Election to NAI Fellow status is considered to be "the highest professional distinction accorded to academic inventors who have demonstrated a prolific spirit of innovation in creating or facilitating outstanding inventions that have made a tangible impact on quality of life, economic development, and the welfare of society."
Tansu, Lehigh's Daniel E. '39 and Patricia M. Smith Endowed Chair Professor in Photonics and Nanoelectronics, is widely regarded as one of the world's leading researchers and inventors in the field of semiconductor optoelectronics materials and devices.
As founding director of Lehigh's Center for Photonics and Nanoelectronics (CPN), Tansu leads a multidisciplinary research team encompassing electrical engineers, material scientists, applied scientists, and physicists that develops material devices and device architecture.

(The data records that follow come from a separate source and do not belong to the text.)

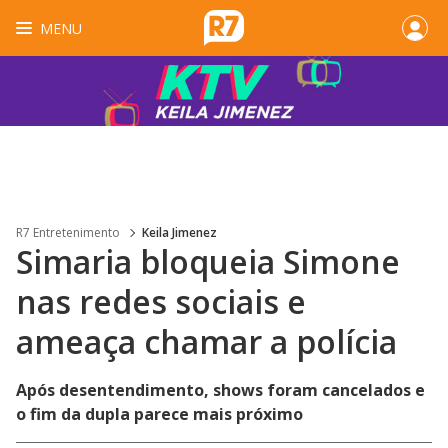
MENU
R7 Entretenimento
Keila Jimenez
Simaria bloqueia Simone
nas redes sociais e
ameaça chamar a polícia
Após desentendimento, shows foram cancelados e
o fim da dupla parece mais próximo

"Lehigh's research environment is purpose-built to foster interdisciplinary team science," says Tansu. "Innovation is often found where disciplines intersect—as are the really fascinating research problems. This is exactly what CPN researchers aspire to explore. We build integrated teams that address larger, more complex problems in a manner that allows us to develop more impactful solutions."
Tansu says his proudest accomplishments thus far are not necessarily patentable.
"The product of an academic research lab is not just technology," he says. "Much more impactful are the students who engage in our work and come out the other side ready to identify and explore their own ways to change the world."
PhDs minted in Tansu's lab have gone on to technical leadership roles at places like Philips, Apple, Intel, Cree, and Veeco, while other graduates have found success in faculty roles at schools such as Case Western Reserve University, University of Tulsa, Rochester Institute of Technology, Clarkson University, and KAUST (Saudi Arabia).